Gender inequality among the communities still remains a centre of concern for most of the refugee programmes as it negatively impacts on the life of a woman. This in collaboration with the community authority structures such as community leaders, focus on addressing review and revision of the harmful cultural norms. It calls for women working together and supporting each other, not opposing men but working together to realise changes and equal opportunities for women based on qualifications and not gender.
This is a move that will yield peaceful problem solving and perhaps reduce upsurge of refugees influx seeking asylum as countries struggle for freedom and liberty. In Sudanese community for example women are seen as an asset because of the bride price involved, which comes in form of animals. This leaves the women with nothing as most of the decision and benefits are accessed by the men. It even leaves her with no power of her own body let alone her reproductive health rights.
“How I wish that our men could realise that we are also human beings! Give us time to express our feelings and be helpers and not servants, I am scared of saying this in my community as I do not know how they will react to this, if all women would be enlightened through open forums for discussions with our men, maybe situations would change, it would probably ease the agony of a woman in a refugee status and women as a whole,” comments one woman during a workshop conducted by NCCK on Gender based violence.
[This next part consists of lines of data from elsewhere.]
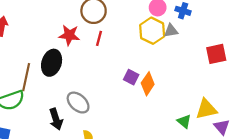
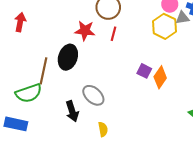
gray triangle: (171, 31) -> (182, 18), moved

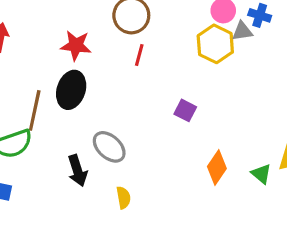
red star: (85, 31) -> (76, 45), moved
orange diamond: (160, 77) -> (217, 167), moved

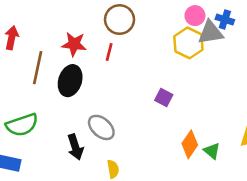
gray triangle: (242, 31) -> (211, 33), size x1.5
red line: (139, 55) -> (109, 52), moved
brown line: (35, 110) -> (38, 68), moved
green triangle: (261, 174) -> (212, 151), moved

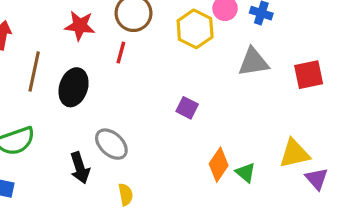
gray triangle: (211, 33) -> (253, 62), moved
yellow hexagon: (188, 43) -> (195, 29), moved
red star: (74, 44) -> (80, 26), moved

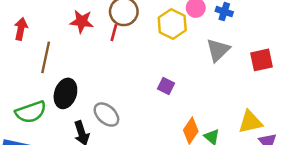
red line: (121, 53) -> (114, 33), moved
gray triangle: (253, 62) -> (218, 50), turned -35
black ellipse: (74, 87) -> (65, 93), moved

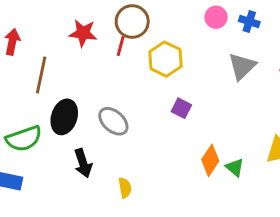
yellow hexagon: (172, 24) -> (165, 59), moved
gray ellipse: (106, 115) -> (113, 121), moved

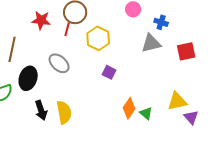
blue cross: (249, 22) -> (161, 22), moved
gray triangle: (242, 66) -> (151, 43), turned 30
gray ellipse: (113, 121) -> (59, 63), moved
yellow semicircle: (125, 188) -> (64, 112), moved, size x1.6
Through realisation of the importance of woman, change is feasible though challenging in breaking through the rigid traditions. The plight of the woman would be to see her status in the community appreciated and valued through involving her participation in decision-making bodies. It is worth noting that giving women a platform to raise their voices would give them an opportunity to utilise their rich talents and make lives easier for them, bringing an end to the cry of a refugee woman.